The stark differences tourism has on García’s Mexican characters, Osvaldo and Pablo, versus his white American characters, Joanne and Ruggy, made me pause to consider the role I play in tourism, asking: Am I exploiting another culture, a group of people? How can I respect different cultures more? How might I help them feel more welcome in my own country?

But García doesn’t condemn tourism. He shows the positive sides too, like the relationship between Osvaldo and Joanne, Pablo and Jucélia, people from different worlds who never would’ve met had travel not been available. The ability to see a benefit in a damaging enterprise is García’s gift. Rather than dwelling on the plight of the immigrants, and the power dynamics tourism plays to perpetuate the perceived hierarchy of Western society, his focus is on the goodness people can demonstrate in order to survive. Like the way Osvaldo and Marcos connect and protect each other at the Detention Center, whether fighting off a guard or telling stories to escape their current situation.
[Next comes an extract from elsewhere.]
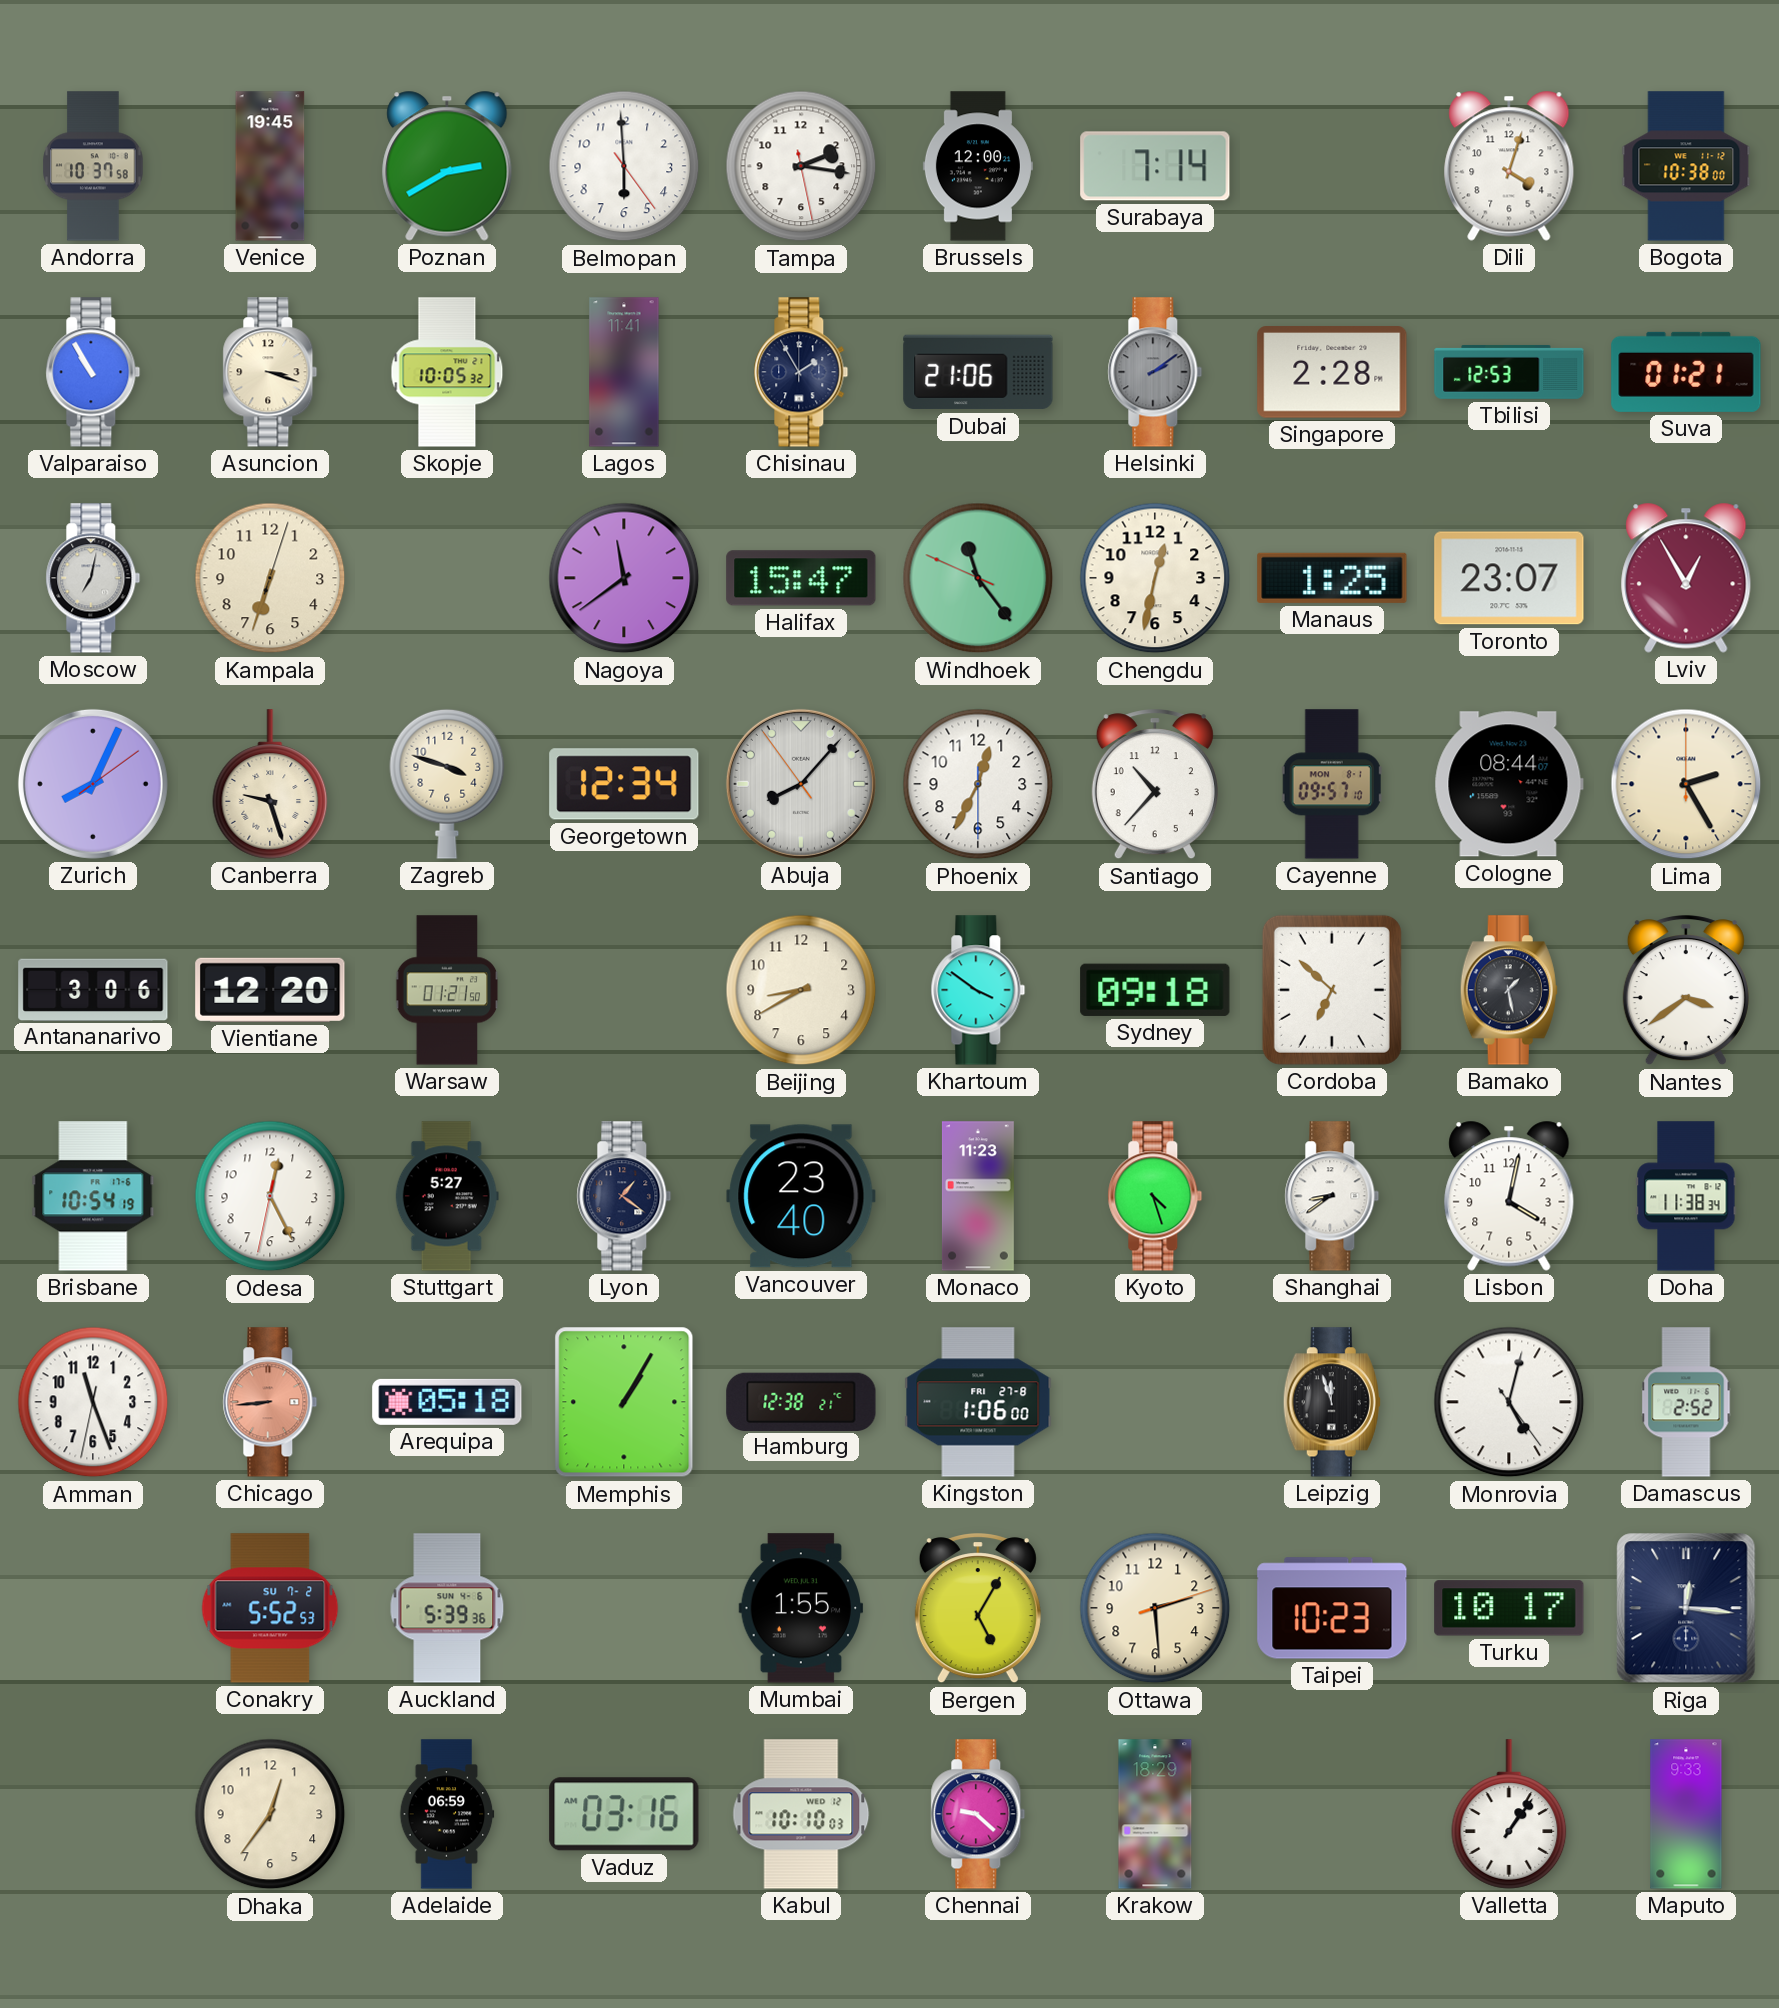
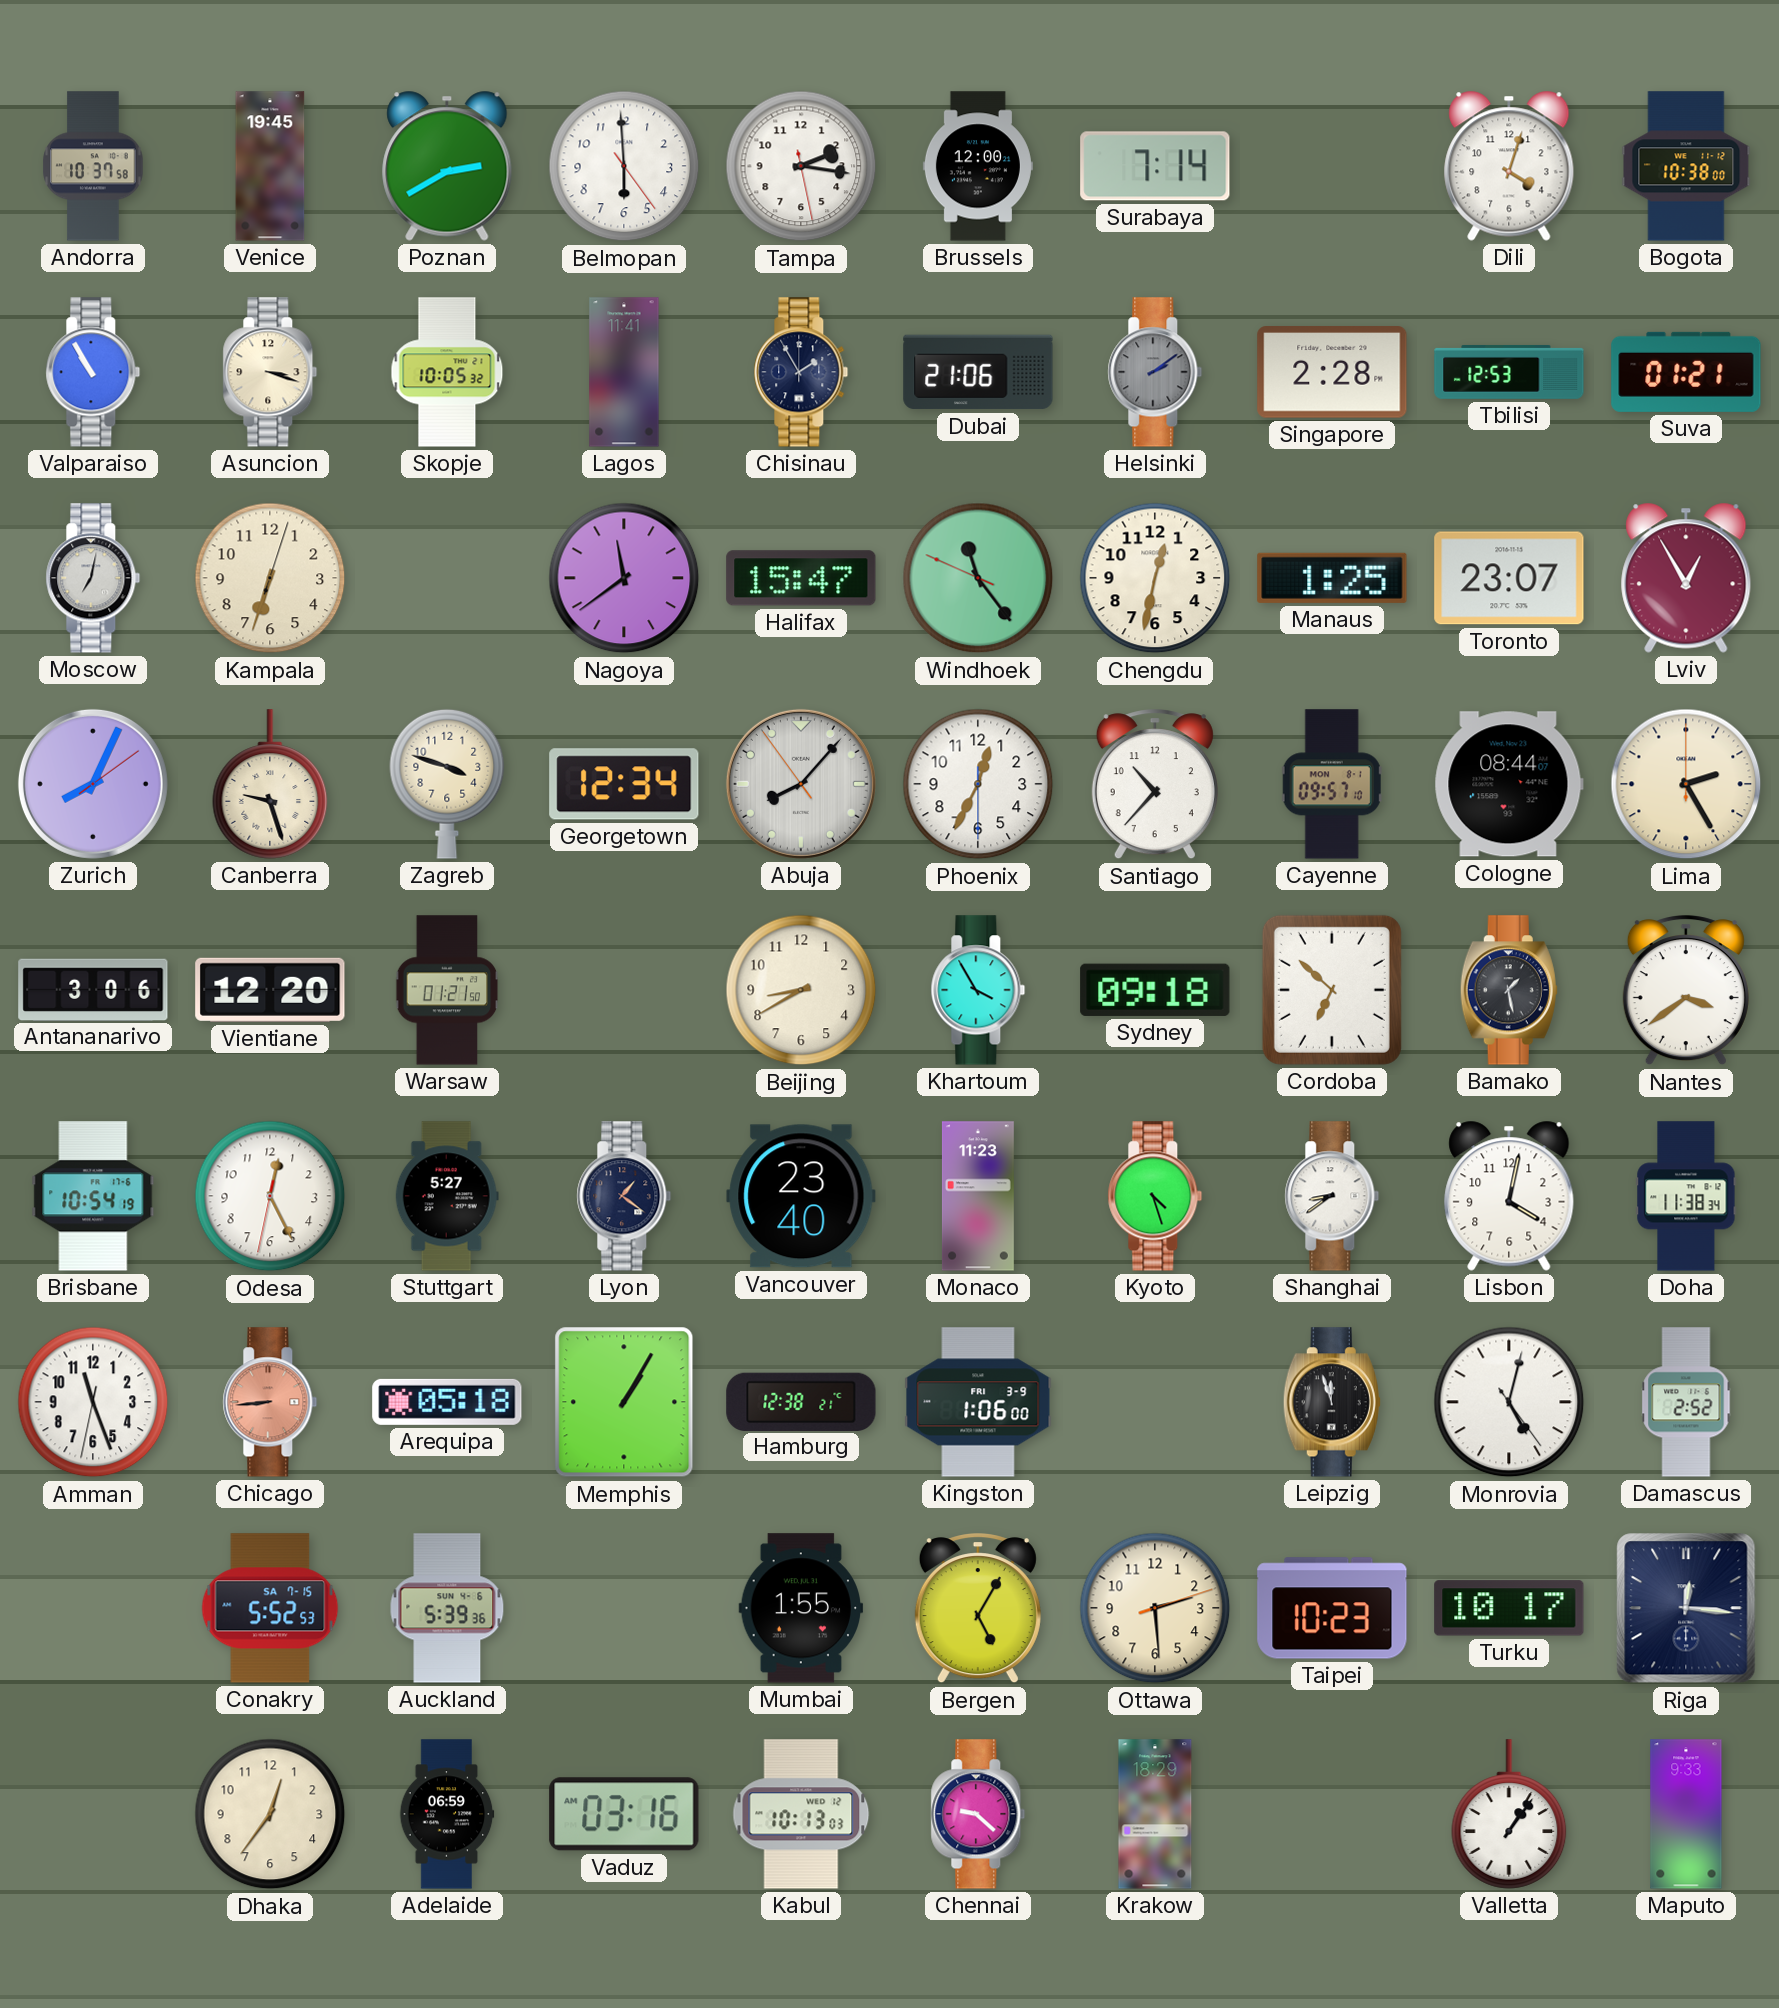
Khartoum: 3:51 -> 3:55
Kingston date: FRI 27-8 -> FRI 3-9
Conakry date: SU 7-2 -> SA 7-15
Kabul: 10:10 -> 10:13
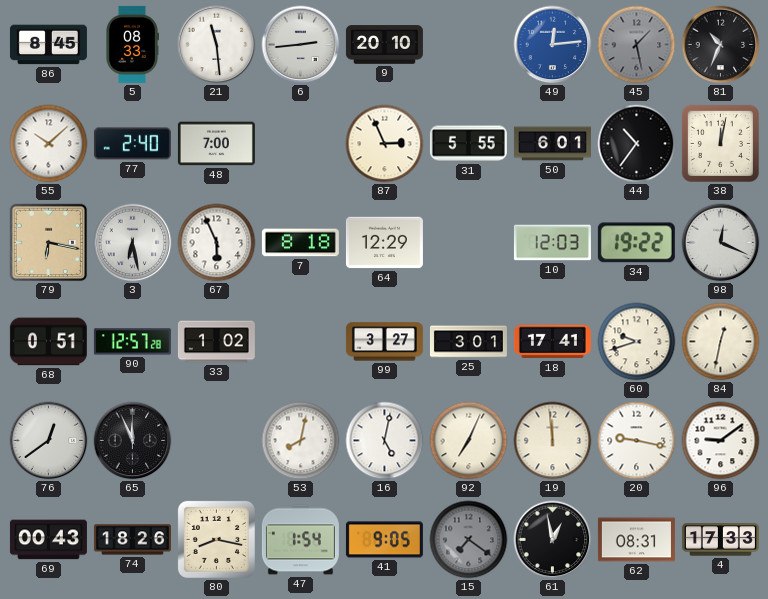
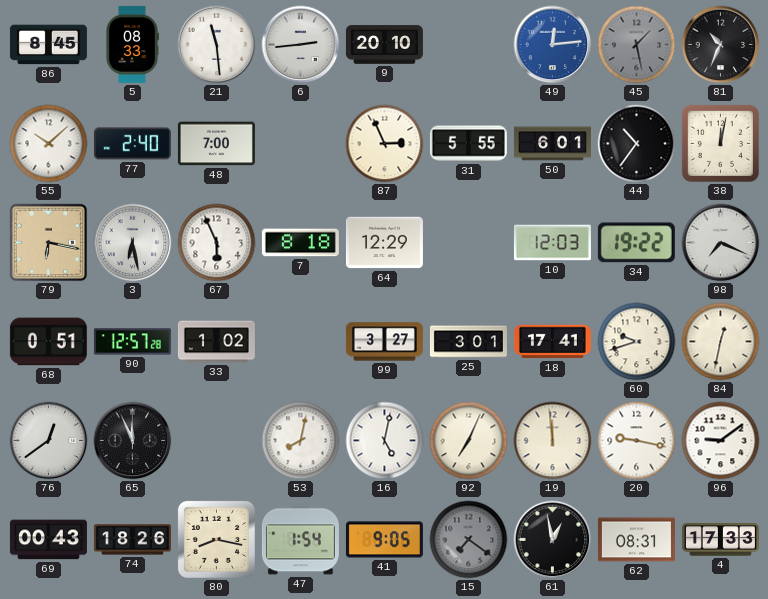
98: 12:19 -> 7:19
Or how the couple Hugo and Beatriz give Osvaldo a place to stay when he is homeless, and he says, “People like Hugo and his wife are the reason we can go on living with our fellow man and woman, putting faith in them. Trusting them with everything we have.”

Frequently, García uses the word ‘good’ to describe the people in his story, and he doesn’t shy from the heartfelt connections they gain. Of his parting with Marcos, Osvaldo says their goodbye was “the hug of knowing that you don’t belong to each other—you never have—but that you will always help your fellow man.” And departing from Slip Soul I was left with the feeling of hope, that I can do better, we can do better, and isn’t that what good stories do? Create change. For the better.

Joy Saler Drees was born in and has lived all over California, currently residing in San Diego. MFA was earned at Pacific University. Recent works have appeared in Blue Lake Review, Dillydoun Review, Evening Street, Hedge Apple, Hypertext, Kin, OxMag, RavensPerch, and Shooter Literary.